2 + 2 = 5

The phrase "two plus two equals five" ("2 + 2 = 5") is a slogan used in George Orwell's Nineteen Eighty-Four[1] as an example of an obviously false dogma one must believe, similar to other obviously false slogans by the Party in the novel. It is contrasted with the phrase "two plus two makes four", the obvious—but politically inexpedient—truth. Orwell's protagonist, Winston Smith, uses the phrase to wonder if the State might declare "two plus two equals five" as a fact; he ponders whether, if everybody believes it, does that make it true? Smith writes, "Freedom is the freedom to say that two plus two make four. If that is granted, all else follows." Later in the novel, Smith attempts to use doublethink to teach himself that the statement "2 + 2 = 5" is true, or at least as true as any other answer one could come up with.

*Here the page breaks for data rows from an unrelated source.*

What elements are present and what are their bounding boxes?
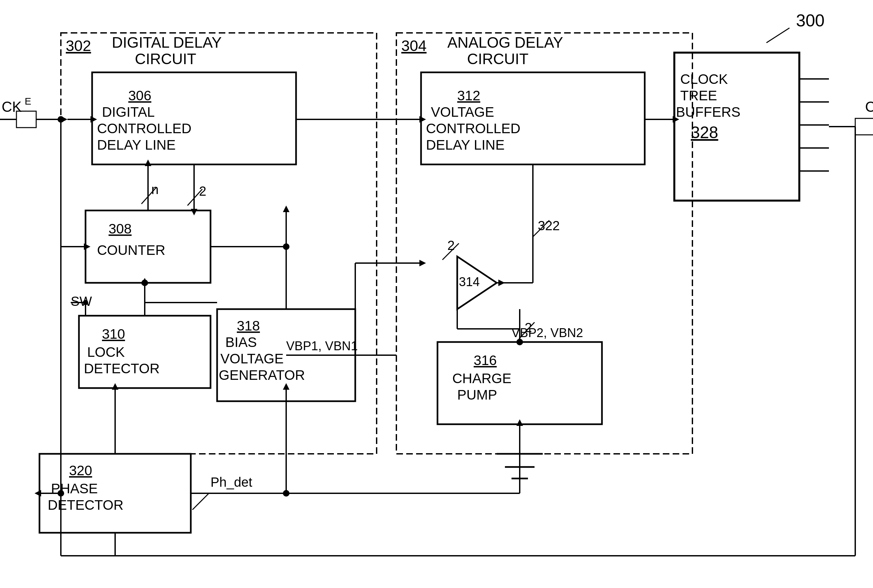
block-charge-2: PUMP — [457, 387, 497, 402]
signal-vbp2vbn2: VBP2, VBN2 — [512, 326, 583, 340]
label-328: 328 — [691, 123, 718, 142]
signal-phdet: Ph_det — [210, 475, 252, 489]
block-phase-2: DETECTOR — [48, 497, 123, 513]
block-bias-2: VOLTAGE — [220, 351, 284, 366]
signal-2c: 2 — [525, 320, 532, 335]
label-306: 306 — [128, 88, 151, 103]
block-digital-cdl-3: DELAY LINE — [97, 137, 176, 153]
block-vcdl-2: CONTROLLED — [426, 121, 520, 136]
label-318: 318 — [237, 318, 260, 333]
block-counter: COUNTER — [97, 242, 165, 258]
label-310: 310 — [102, 326, 125, 342]
block-lock-2: DETECTOR — [84, 361, 159, 376]
diagram-title: 300 — [796, 11, 825, 30]
label-314: 314 — [459, 275, 480, 289]
label-digital-delay-circuit: DIGITAL DELAY — [112, 34, 222, 51]
block-charge-1: CHARGE — [452, 370, 512, 386]
signal-cke: CK — [2, 99, 22, 115]
signal-vbp1vbn1: VBP1, VBN1 — [286, 339, 358, 353]
circuit-diagram: 300 302 DIGITAL DELAY CIRCUIT 304 ANALOG… — [0, 0, 873, 588]
signal-cke-sub: E — [25, 96, 31, 106]
label-316: 316 — [474, 352, 497, 368]
label-312: 312 — [457, 88, 480, 103]
label-308: 308 — [108, 221, 132, 237]
block-bias-1: BIAS — [225, 334, 257, 350]
label-analog-delay-circuit: ANALOG DELAY — [447, 34, 563, 51]
block-clk-2: TREE — [680, 88, 717, 103]
block-bias-3: GENERATOR — [219, 368, 305, 383]
label-302: 302 — [66, 37, 91, 54]
svg-point-62 — [516, 339, 523, 345]
label-digital-delay-circuit2: CIRCUIT — [135, 50, 196, 68]
block-vcdl-3: DELAY LINE — [426, 137, 505, 153]
block-vcdl-1: VOLTAGE — [431, 104, 494, 120]
signal-sw: SW — [71, 294, 92, 309]
label-320: 320 — [69, 463, 92, 478]
block-digital-cdl-1: DIGITAL — [102, 104, 154, 120]
label-304: 304 — [401, 37, 427, 54]
block-lock-1: LOCK — [87, 344, 124, 360]
label-analog-delay-circuit2: CIRCUIT — [467, 50, 529, 68]
signal-2b: 2 — [447, 238, 454, 253]
signal-cki: CK — [865, 99, 873, 115]
block-clk-1: CLOCK — [680, 71, 728, 87]
block-digital-cdl-2: CONTROLLED — [97, 121, 192, 136]
block-clk-3: BUFFERS — [676, 104, 741, 120]
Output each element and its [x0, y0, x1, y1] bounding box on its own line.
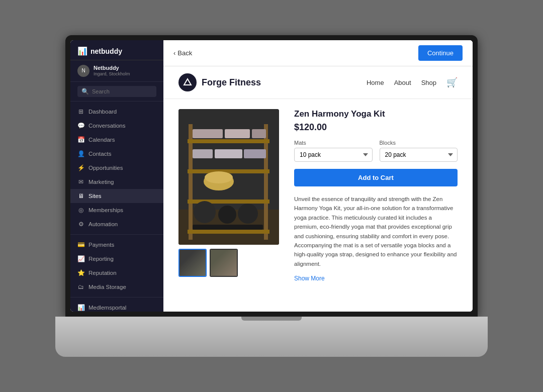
back-chevron-icon: ‹ — [173, 49, 175, 57]
svg-rect-8 — [188, 230, 269, 234]
main-content: ‹ Back Continue — [163, 40, 473, 312]
user-info: Netbuddy Ingard, Stockholm — [94, 64, 130, 77]
search-input[interactable] — [92, 88, 152, 94]
store-nav-home[interactable]: Home — [367, 79, 384, 86]
store-brand: Forge Fitness — [178, 73, 261, 91]
sidebar-item-media-storage[interactable]: 🗂 Media Storage — [70, 280, 163, 294]
svg-rect-5 — [188, 139, 269, 143]
sidebar-item-label: Dashboard — [88, 109, 117, 115]
dashboard-icon: ⊞ — [77, 108, 84, 115]
sidebar-item-label: Marketing — [88, 179, 114, 185]
sidebar-item-conversations[interactable]: 💬 Conversations — [70, 119, 163, 133]
add-to-cart-button[interactable]: Add to Cart — [294, 169, 458, 186]
mats-select[interactable]: 5 pack 10 pack 20 pack — [294, 148, 373, 162]
svg-rect-11 — [252, 129, 266, 138]
mats-label: Mats — [294, 140, 373, 146]
product-images — [178, 109, 279, 282]
svg-rect-9 — [193, 129, 223, 138]
sidebar-item-opportunities[interactable]: ⚡ Opportunities — [70, 161, 163, 175]
opportunities-icon: ⚡ — [77, 164, 84, 171]
media-storage-icon: 🗂 — [77, 283, 84, 290]
sidebar-logo: 📊 netbuddy — [70, 40, 163, 60]
sidebar-item-reporting[interactable]: 📈 Reporting — [70, 252, 163, 266]
blocks-select[interactable]: 10 pack 20 pack 30 pack — [380, 148, 458, 162]
sidebar-item-label: Automation — [88, 221, 118, 227]
svg-rect-10 — [225, 129, 250, 138]
calendars-icon: 📅 — [77, 136, 84, 143]
blocks-label: Blocks — [380, 140, 458, 146]
svg-rect-6 — [188, 169, 269, 173]
svg-point-18 — [218, 206, 236, 224]
svg-rect-13 — [215, 149, 242, 158]
avatar: N — [77, 65, 89, 77]
svg-point-16 — [205, 171, 233, 183]
back-button[interactable]: ‹ Back — [173, 49, 192, 57]
sidebar-item-label: Memberships — [88, 207, 123, 213]
show-more-link[interactable]: Show More — [294, 275, 325, 282]
svg-rect-20 — [193, 225, 263, 230]
svg-point-17 — [194, 201, 216, 223]
product-title: Zen Harmony Yoga Kit — [294, 109, 458, 119]
store-content: Forge Fitness Home About Shop 🛒 — [163, 66, 473, 312]
sidebar-item-label: Reporting — [88, 256, 114, 262]
sidebar-user: N Netbuddy Ingard, Stockholm — [70, 60, 163, 82]
cart-icon[interactable]: 🛒 — [446, 77, 458, 88]
sidebar-item-contacts[interactable]: 👤 Contacts — [70, 147, 163, 161]
sidebar-item-payments[interactable]: 💳 Payments — [70, 238, 163, 252]
reporting-icon: 📈 — [77, 255, 84, 262]
sidebar-item-sites[interactable]: 🖥 Sites — [70, 189, 163, 203]
svg-point-19 — [238, 204, 258, 224]
sidebar-item-label: Reputation — [88, 270, 117, 276]
store-name: Forge Fitness — [202, 77, 261, 88]
thumbnail-row — [178, 249, 279, 277]
search-area: 🔍 — [70, 82, 163, 102]
nav-divider — [70, 234, 163, 235]
sidebar-item-dashboard[interactable]: ⊞ Dashboard — [70, 105, 163, 119]
store-logo-icon — [178, 73, 197, 91]
sidebar-item-label: Medlemsportal — [88, 305, 126, 311]
thumbnail-2[interactable] — [210, 249, 238, 277]
sidebar-item-memberships[interactable]: ◎ Memberships — [70, 203, 163, 217]
sidebar-item-memberportal[interactable]: 📊 Medlemsportal — [70, 301, 163, 312]
thumbnail-1[interactable] — [178, 249, 207, 277]
sidebar-item-automation[interactable]: ⚙ Automation — [70, 217, 163, 231]
sidebar-item-label: Opportunities — [88, 165, 123, 171]
back-label: Back — [177, 49, 192, 57]
continue-button[interactable]: Continue — [418, 45, 463, 61]
top-bar: ‹ Back Continue — [163, 40, 473, 66]
sidebar-item-label: Conversations — [88, 123, 126, 129]
sidebar-item-label: Contacts — [88, 151, 111, 157]
laptop-base — [55, 317, 488, 357]
mats-option: Mats 5 pack 10 pack 20 pack — [294, 140, 373, 162]
sidebar-item-reputation[interactable]: ⭐ Reputation — [70, 266, 163, 280]
store-header: Forge Fitness Home About Shop 🛒 — [163, 66, 473, 99]
sidebar: 📊 netbuddy N Netbuddy Ingard, Stockholm — [70, 40, 163, 312]
blocks-option: Blocks 10 pack 20 pack 30 pack — [380, 140, 458, 162]
sidebar-item-label: Calendars — [88, 137, 115, 143]
product-main-image — [178, 109, 279, 245]
product-section: Zen Harmony Yoga Kit $120.00 Mats 5 pack… — [163, 99, 473, 292]
svg-rect-12 — [193, 149, 213, 158]
sidebar-item-calendars[interactable]: 📅 Calendars — [70, 133, 163, 147]
automation-icon: ⚙ — [77, 221, 84, 228]
svg-marker-0 — [184, 79, 191, 85]
payments-icon: 💳 — [77, 241, 84, 248]
svg-rect-14 — [244, 149, 266, 158]
product-description: Unveil the essence of tranquility and st… — [294, 194, 458, 268]
memberships-icon: ◎ — [77, 207, 84, 214]
sidebar-nav: ⊞ Dashboard 💬 Conversations 📅 Calendars … — [70, 102, 163, 312]
store-nav: Home About Shop 🛒 — [367, 77, 458, 88]
logo-text: netbuddy — [90, 47, 122, 55]
store-nav-shop[interactable]: Shop — [421, 79, 436, 86]
sidebar-item-label: Payments — [88, 242, 114, 248]
contacts-icon: 👤 — [77, 150, 84, 157]
conversations-icon: 💬 — [77, 122, 84, 129]
sidebar-item-marketing[interactable]: ✉ Marketing — [70, 175, 163, 189]
memberportal-icon: 📊 — [77, 304, 84, 311]
user-location: Ingard, Stockholm — [94, 71, 130, 77]
logo-icon: 📊 — [77, 46, 87, 56]
nav-divider-2 — [70, 297, 163, 298]
search-icon: 🔍 — [81, 88, 89, 95]
store-nav-about[interactable]: About — [394, 79, 411, 86]
reputation-icon: ⭐ — [77, 269, 84, 276]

Eventually, while undergoing electric torture, Winston declared that he saw five fingers when in fact he only saw four ("Four, five, six — in all honesty I don't know"). The Inner Party interrogator of thought-criminals, O'Brien, says of the mathematically false statement that control over physical reality is unimportant; so long as one controls their own perceptions to what the Party wills, then any corporeal act is possible, in accordance with the principles of doublethink ("Sometimes they are five. Sometimes they are three. Sometimes they are all of them at once").[2]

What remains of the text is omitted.